Exercise requirements:
All of the data below should be repeated exactly. Pictures should not be included.

++++ Source material

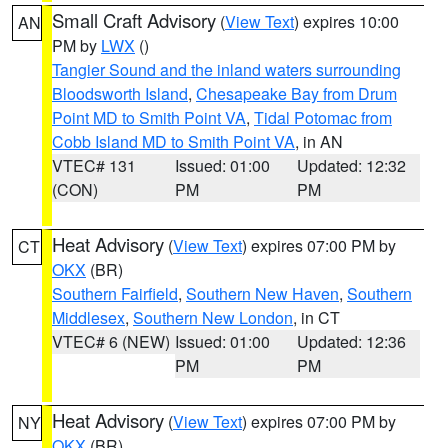
Small Craft Advisory
(
View Text
) expires 10:00
AN
PM by
LWX
()
Tangier Sound and the inland waters surrounding
Bloodsworth Island
,
Chesapeake Bay from Drum
Point MD to Smith Point VA
,
Tidal Potomac from
Cobb Island MD to Smith Point VA
, in AN
VTEC# 131
Issued: 01:00
Updated: 12:32
(CON)
PM
PM
Heat Advisory
(
View Text
) expires 07:00 PM by
CT
OKX
(BR)
Southern Fairfield
,
Southern New Haven
,
Southern
Middlesex
,
Southern New London
, in CT
VTEC# 6 (NEW)
Issued: 01:00
Updated: 12:36
PM
PM
Heat Advisory
(
View Text
) expires 07:00 PM by
NY
OKX
(BR)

++++++++

Answer for this exercise:
Small Craft Advisory
(
View Text
) expires 10:00
AN
PM by
LWX
()
Tangier Sound and the inland waters surrounding
Bloodsworth Island
,
Chesapeake Bay from Drum
Point MD to Smith Point VA
,
Tidal Potomac from
Cobb Island MD to Smith Point VA
, in AN
VTEC# 131
Issued: 01:00
Updated: 12:32
(CON)
PM
PM
Heat Advisory
(
View Text
) expires 07:00 PM by
CT
OKX
(BR)
Southern Fairfield
,
Southern New Haven
,
Southern
Middlesex
,
Southern New London
, in CT
VTEC# 6 (NEW)
Issued: 01:00
Updated: 12:36
PM
PM
Heat Advisory
(
View Text
) expires 07:00 PM by
NY
OKX
(BR)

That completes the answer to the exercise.